You need to really look inside and see if you are the one that has erected the barriers. Fortunately, if you're the one who's making the barriers, you'll find overcoming them much easier.
If it is indeed you who built the barriers, here are some pointers in bringing them down: Pay attention, be present, be mindful of what is going on around you. Practice some mindfulness exercises to help you clear your mind of busy thinking and internal dialogue.
If you make only one change in your communication practice, endeavor to become more conscious of what you and others are saying and doing during a conversation.
Of course, it could be the other person. You may be thinking: "On my end everything is kosher, I'm a good communicator, I pay attention, I'm present, I listen, etc. It's the other person that has built a barrier that I can't get through".
If others have built the barriers, things get a bit more difficult. When you try to get through those barriers, you're essentially trying to change someone else, and we all know how well that can go.
There is still hope, however, even if it is the other person that has built the barriers.
One possibility is that the person is not listening to you. You can start by asking the person to tell you what they understood. By getting in the habit of asking him/her what they understood, they'll pay more attention the next time you speak, since they will anticipate your usual: "What did you understand about what I just said?"
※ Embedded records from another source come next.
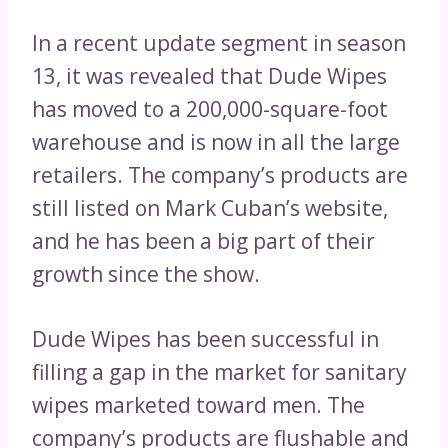
In a recent update segment in season
13, it was revealed that Dude Wipes
has moved to a 200,000-square-foot
warehouse and is now in all the large
retailers. The company’s products are
still listed on Mark Cuban’s website,
and he has been a big part of their
growth since the show.
Dude Wipes has been successful in
filling a gap in the market for sanitary
wipes marketed toward men. The
company’s products are flushable and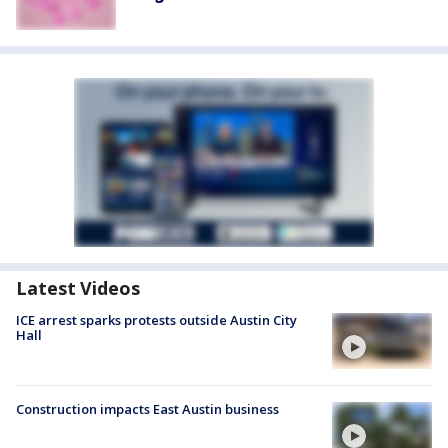
Latest Videos
ICE arrest sparks protests outside Austin City
Hall
Construction impacts East Austin business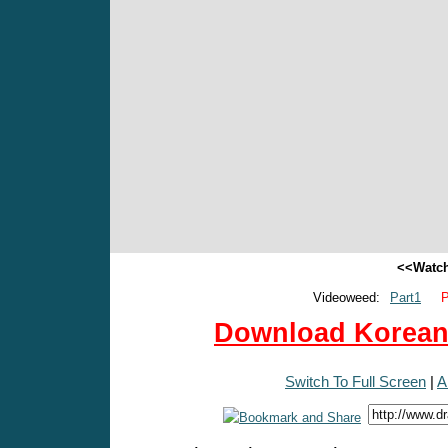
<<Watch
Videoweed:
Part1
P
Download Korean 
Switch To Full Screen
|
A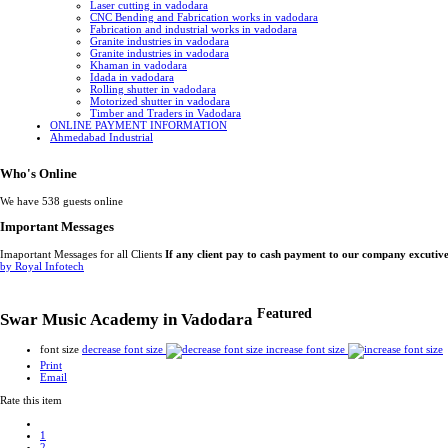
Laser cutting in vadodara
CNC Bending and Fabrication works in vadodara
Fabrication and industrial works in vadodara
Granite industries in vadodara
Granite industries in vadodara
Khaman in vadodara
Idada in vadodara
Rolling shutter in vadodara
Motorized shutter in vadodara
Timber and Traders in Vadodara
ONLINE PAYMENT INFORMATION
Ahmedabad Industrial
Who's Online
We have 538 guests online
Important Messages
Imaportant Messages for all Clients
If any client pay to cash payment to our company excutiv
by Royal Infotech
Featured
Swar Music Academy in Vadodara
font size
decrease font size
increase font size
Print
Email
Rate this item
1
2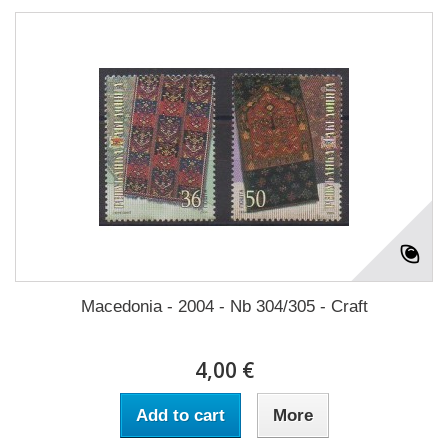
Macedonia - 2004 - Nb 304/305 - Craft
4,00 €
Add to cart
More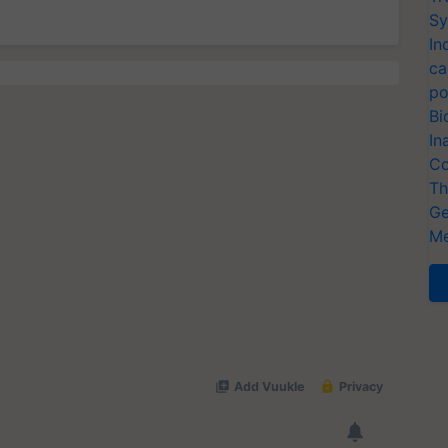
Sy
In
ca
po
Bi
In
Co
Th
Ge
Me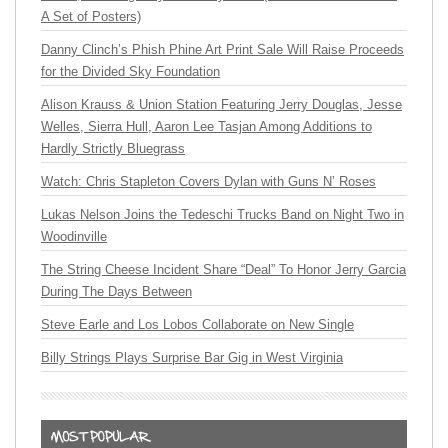
A Set of Posters)
Danny Clinch’s Phish Phine Art Print Sale Will Raise Proceeds
for the Divided Sky Foundation
Alison Krauss & Union Station Featuring Jerry Douglas, Jesse
Welles, Sierra Hull, Aaron Lee Tasjan Among Additions to
Hardly Strictly Bluegrass
Watch: Chris Stapleton Covers Dylan with Guns N’ Roses
Lukas Nelson Joins the Tedeschi Trucks Band on Night Two in
Woodinville
The String Cheese Incident Share “Deal” To Honor Jerry Garcia
During The Days Between
Steve Earle and Los Lobos Collaborate on New Single
Billy Strings Plays Surprise Bar Gig in West Virginia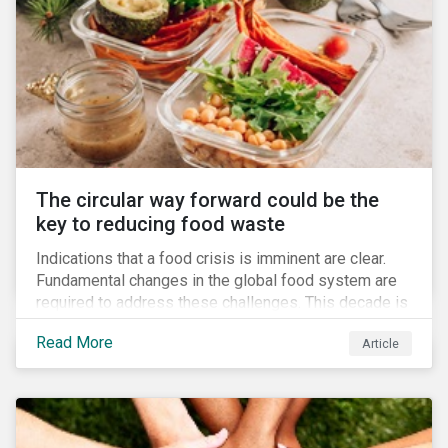
The circular way forward could be the
key to reducing food waste
Indications that a food crisis is imminent are clear.
Fundamental changes in the global food system are
required to address these challenges. This decade is
a watershed moment for urgent efforts to close the
Read More
Article
loop, and companies and investors can play a pivotal
role. Despite being closely connected to issues such
as climate change and basic human rights, food
waste has attracted comparatively less attention
from companies, investors, and other stakeholders.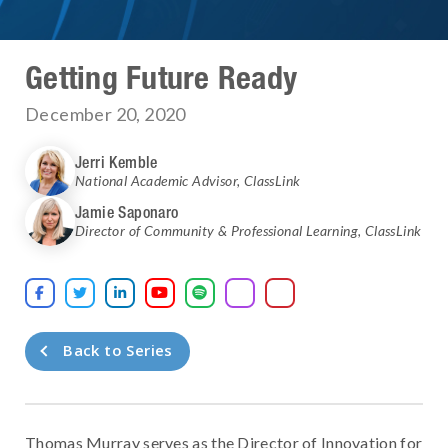
Getting Future Ready
December 20, 2020
Jerri Kemble
National Academic Advisor
,
ClassLink
Jamie Saponaro
Director of Community & Professional Learning
,
ClassLink





Back to Series
Thomas Murray serves as the Director of Innovation for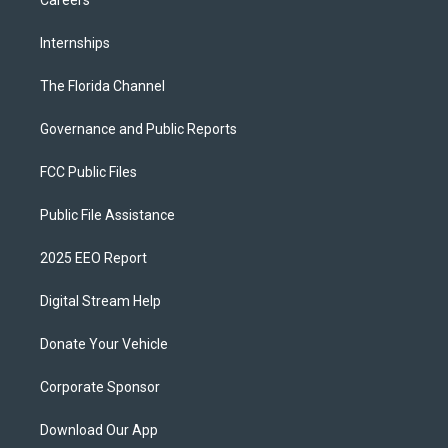
Careers
Internships
The Florida Channel
Governance and Public Reports
FCC Public Files
Public File Assistance
2025 EEO Report
Digital Stream Help
Donate Your Vehicle
Corporate Sponsor
Download Our App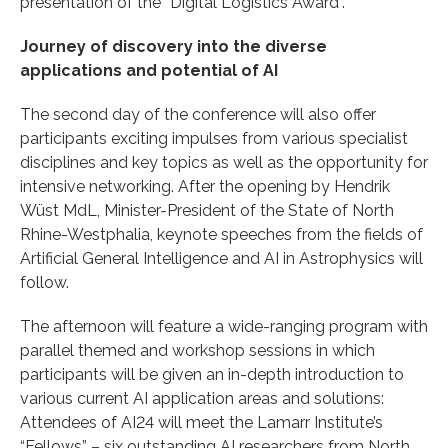
presentation of the “Digital Logistics Award”.
Journey of discovery into the diverse
applications and potential of AI
The second day of the conference will also offer
participants exciting impulses from various specialist
disciplines and key topics as well as the opportunity for
intensive networking. After the opening by Hendrik
Wüst MdL, Minister-President of the State of North
Rhine-Westphalia, keynote speeches from the fields of
Artificial General Intelligence and AI in Astrophysics will
follow.
The afternoon will feature a wide-ranging program with
parallel themed and workshop sessions in which
participants will be given an in-depth introduction to
various current AI application areas and solutions:
Attendees of AI24 will meet the Lamarr Institute’s
“Fellows” – six outstanding AI researchers from North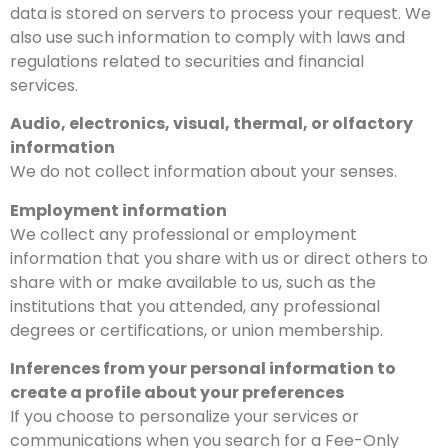
data is stored on servers to process your request. We
also use such information to comply with laws and
regulations related to securities and financial
services.
Audio, electronics, visual, thermal, or olfactory
information
We do not collect information about your senses.
Employment information
We collect any professional or employment
information that you share with us or direct others to
share with or make available to us, such as the
institutions that you attended, any professional
degrees or certifications, or union membership.
Inferences from your personal information to
create a profile about your preferences
If you choose to personalize your services or
communications when you search for a Fee-Only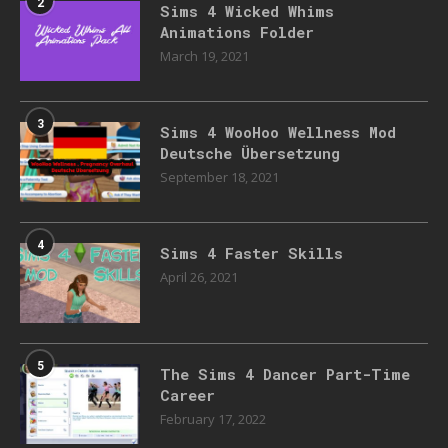
2
Sims 4 Wicked Whims
Animations Folder
March 19, 2021
3
Sims 4 WooHoo Wellness Mod
Deutsche Übersetzung
September 18, 2021
4
Sims 4 Faster Skills
April 26, 2021
5
The Sims 4 Dancer Part-Time
Career
February 17, 2022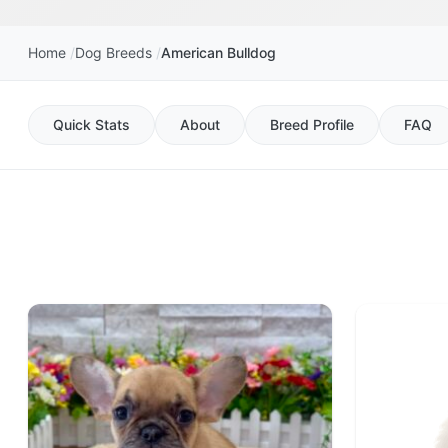
Home
Dog Breeds
American Bulldog
Quick Stats
About
Breed Profile
FAQ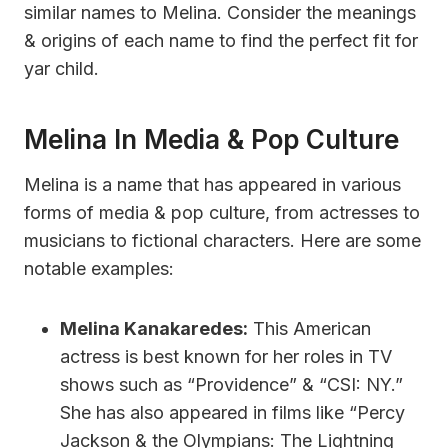
similar names to Melina. Consider the meanings
& origins of each name to find the perfect fit for
yar child.
Melina In Media & Pop Culture
Melina is a name that has appeared in various
forms of media & pop culture, from actresses to
musicians to fictional characters. Here are some
notable examples:
Melina Kanakaredes:
This American
actress is best known for her roles in TV
shows such as “Providence” & “CSI: NY.”
She has also appeared in films like “Percy
Jackson & the Olympians: The Lightning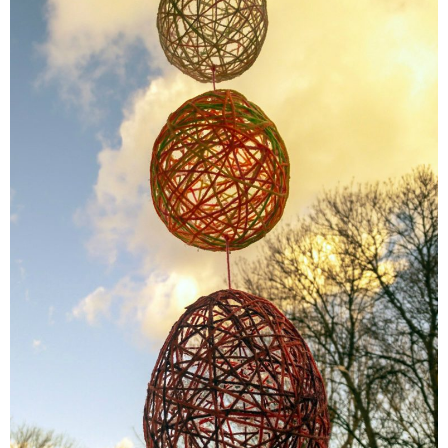
Finances
Recipes
Travel
Article Series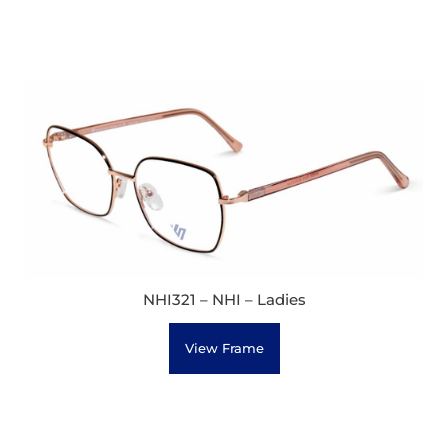
NHI321 – NHI – Ladies
View Frame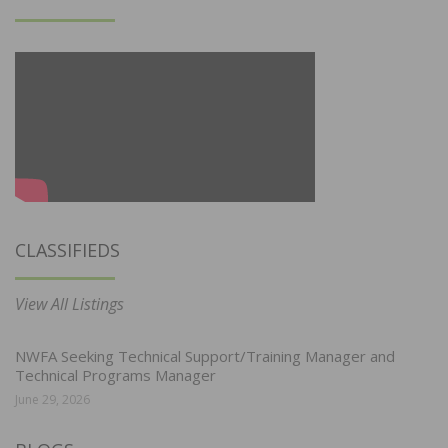
CLASSIFIEDS
View All Listings
NWFA Seeking Technical Support/Training Manager and
Technical Programs Manager
June 29, 2026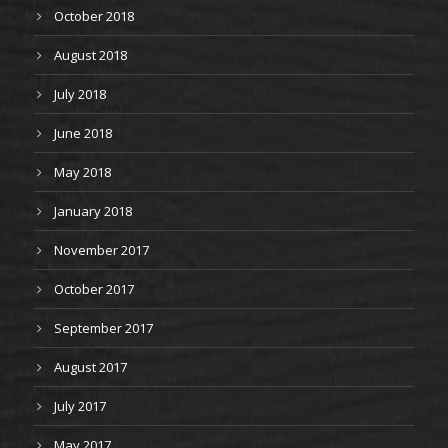
October 2018
August 2018
July 2018
June 2018
May 2018
January 2018
November 2017
October 2017
September 2017
August 2017
July 2017
May 2017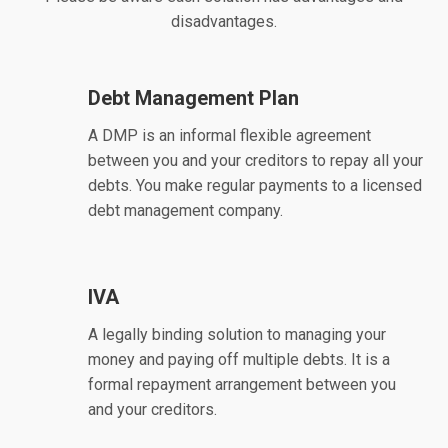
disadvantages.
Debt Management Plan
A DMP is an informal flexible agreement
between you and your creditors to repay all your
debts. You make regular payments to a licensed
debt management company.
IVA
A legally binding solution to managing your
money and paying off multiple debts. It is a
formal repayment arrangement between you
and your creditors.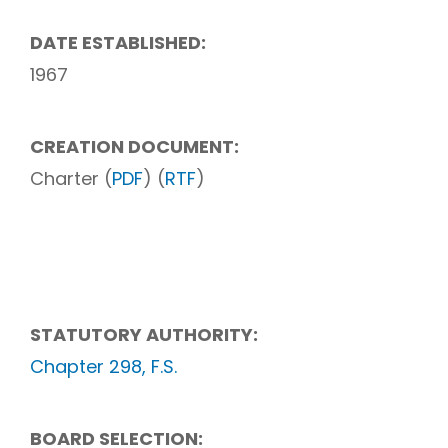
DATE ESTABLISHED:
1967
CREATION DOCUMENT:
Charter (
PDF
) (
RTF
)
STATUTORY AUTHORITY:
Chapter 298, F.S.
BOARD SELECTION: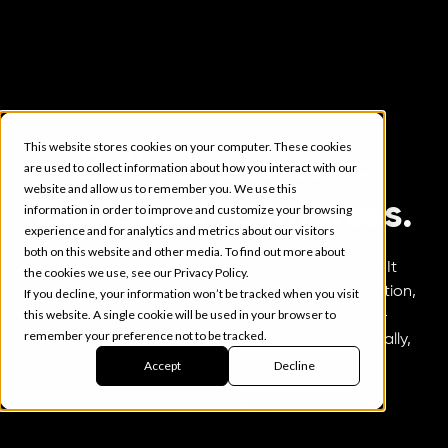
This website stores cookies on your computer. These cookies
Built to perform.
are used to collect information about how you interact with our
website and allow us to remember you. We use this
Designed to impress.
information in order to improve and customize your browsing
experience and for analytics and metrics about our visitors
both on this website and other media. To find out more about
Your website should do more than look good. It
the cookies we use, see our Privacy Policy.
should work hard to capture attention, guide action,
If you decline, your information won’t be tracked when you visit
this website. A single cookie will be used in your browser to
and drive measurable growth. We build high-
remember your preference not to be tracked.
performance websites that load fast, flow naturally,
and turn curiosity into conversions.
Accept
Decline
Start your web project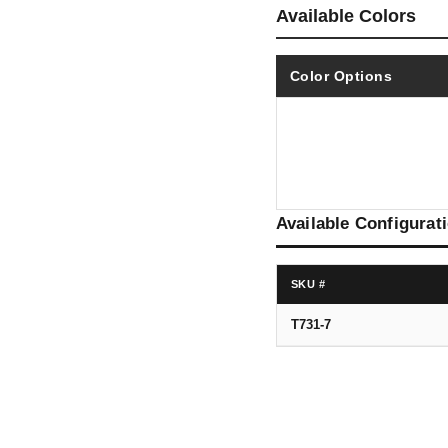
Available Colors
Color Options
Available Configurat
SKU #
T731-7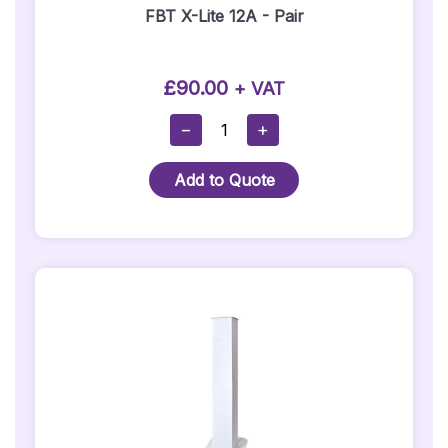
FBT X-Lite 12A - Pair
£
90.00
+ VAT
FBT
−
+
X-
Lite
Add to Quote
12A
-
Pair
Quantity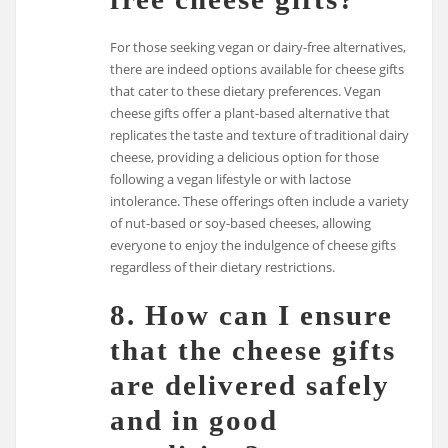
For those seeking vegan or dairy-free alternatives,
there are indeed options available for cheese gifts
that cater to these dietary preferences. Vegan
cheese gifts offer a plant-based alternative that
replicates the taste and texture of traditional dairy
cheese, providing a delicious option for those
following a vegan lifestyle or with lactose
intolerance. These offerings often include a variety
of nut-based or soy-based cheeses, allowing
everyone to enjoy the indulgence of cheese gifts
regardless of their dietary restrictions.
8. How can I ensure
that the cheese gifts
are delivered safely
and in good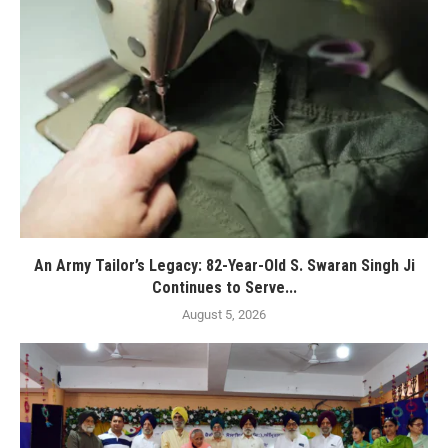
An Army Tailor’s Legacy: 82-Year-Old S. Swaran Singh Ji
Continues to Serve...
August 5, 2026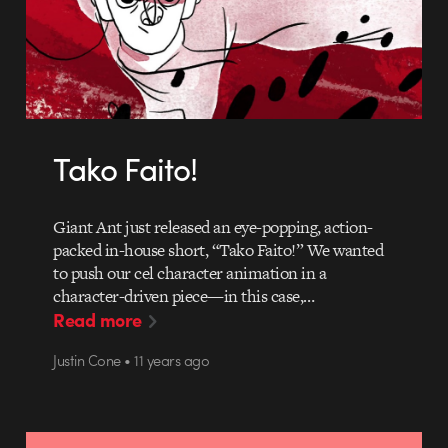
Tako Faito!
Giant Ant just released an eye-popping, action-
packed in-house short, “Tako Faito!” We wanted
to push our cel character animation in a
character-driven piece—in this case,…
Read more
Justin Cone • 11 years ago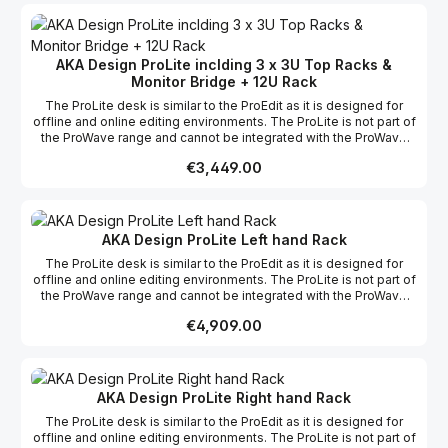
ProWave system into the space. We also offer Hybrid with the
ProWave range; this means custom sections can be built if
required for a specific project. Features List A compact off-line
editing desk Compact 2.4m main workspace Three 3u top racks
AKA Design ProLite inclding 3 x 3U Top Racks &
with shallow monitor bridge Complete cable management
Monitor Bridge + 12U Rack
Available in Crown Oak veneer and Crown Maple veneer Self-
assembly and flat packed for easy shipping & installation
The ProLite desk is similar to the ProEdit as it is designed for
offline and online editing environments. The ProLite is not part of
the ProWave range and cannot be integrated with the ProWave
racks or worktops, however the ProLite does have it's own 12u
Regular price:
€3,449.00
rack as an optional extra. We offer a free design layout service
so if you send us a floor plan of your studio, we will fit your
ProWave system into the space. We also offer Hybrid with the
ProWave range; this means custom sections can be built if
required for a specific project. Features List A compact off-line
AKA Design ProLite Left hand Rack
editing desk Compact 2.4m main workspace Three 3u top racks
The ProLite desk is similar to the ProEdit as it is designed for
with shallow monitor bridge Complete cable management
offline and online editing environments. The ProLite is not part of
Available in Crown Oak veneer and Crown Maple veneer Self-
the ProWave range and cannot be integrated with the ProWave
assembly and flat packed for easy shipping & installation
racks or worktops, however the ProLite does have it's own 12u
Regular price:
€4,909.00
rack as an optional extra. We offer a free design layout service
so if you send us a floor plan of your studio, we will fit your
ProWave system into the space. We also offer Hybrid with the
ProWave range; this means custom sections can be built if
required for a specific project. Features List A compact off-line
AKA Design ProLite Right hand Rack
editing desk Compact 2.4m main workspace Three 3u top racks
The ProLite desk is similar to the ProEdit as it is designed for
with shallow monitor bridge Complete cable management
offline and online editing environments. The ProLite is not part of
Available in Crown Oak veneer and Crown Maple veneer Self-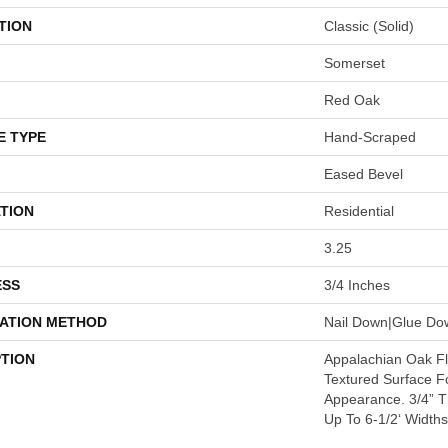
TION
Classic (solid)
Somerset
Red Oak
E TYPE
Hand-Scraped
Eased Bevel
TION
Residential
3.25
ESS
3/4 Inches
LATION METHOD
Nail Down|Glue Do
PTION
Appalachian Oak Flo
Textured Surface F
Appearance. 3/4” 
Up To 6-1/2‘ Widths: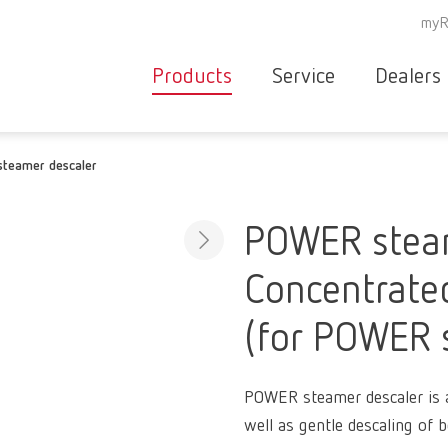
myR
Products
Service
Dealers
Equipment
Deale
teamer descaler
Service overvie
servic
Instruments
partne
Service
searc
Materials
POWER steam
contact
New
Concentrated
Products
Workflow
guarantee
(for POWER 
Products
for the
dental
POWER steamer descaler is a 
clinic
well as gentle descaling of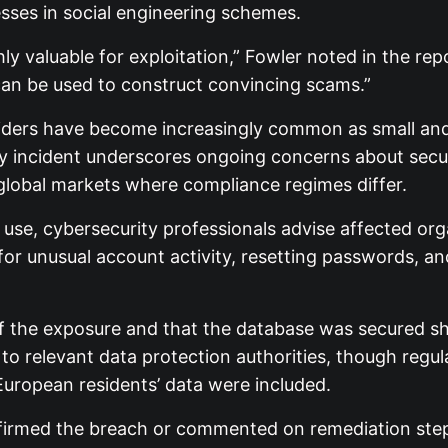
esses in social engineering schemes.
y valuable for exploitation,” Fowler noted in the repo
can be used to construct convincing scams.”
viders have become increasingly common as small an
ly incident underscores ongoing concerns about sec
g global markets where compliance regimes differ.
use, cybersecurity professionals advise affected orga
unusual account activity, resetting passwords, and 
 of the exposure and that the database was secured sh
to relevant data protection authorities, though regul
European residents’ data were included.
confirmed the breach or commented on remediation st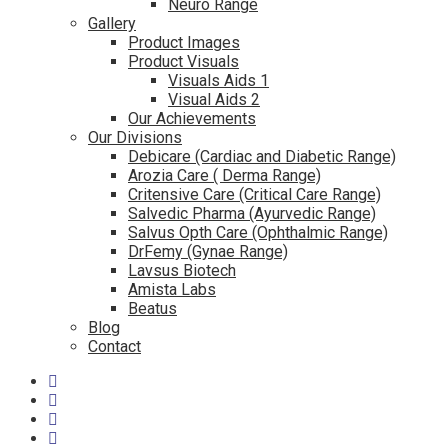
Neuro Range
Gallery
Product Images
Product Visuals
Visuals Aids 1
Visual Aids 2
Our Achievements
Our Divisions
Debicare (Cardiac and Diabetic Range)
Arozia Care ( Derma Range)
Critensive Care (Critical Care Range)
Salvedic Pharma (Ayurvedic Range)
Salvus Opth Care (Ophthalmic Range)
DrFemy (Gynae Range)
Lavsus Biotech
Amista Labs
Beatus
Blog
Contact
You may get on people’s nerves doing this, but if the relationship is worth it, then it’s worth the trouble. Explain what you are doing, tell them you are just trying to improve the clarity of your communication.
Another possibility is that the other person is holding on to a point of view that is different than yours. Right or wrong, they may be trying to convince you or their truth. It's unlikely they will listen to anything you have to say until they know with certainty that you have heard them. At this point, you could have (not just show) curiosity about the other person's point of view. You don't have to agree with what they are saying, but you could at least understand it.
Of course, you don't have to do any of these things, you could just sit back and blame the other person for the communication breakdown. But what does that get you? Any satisfaction you may get out of being right will fade in the face of the distancing you will experience with the other person, especially if it's someone that really matters to you.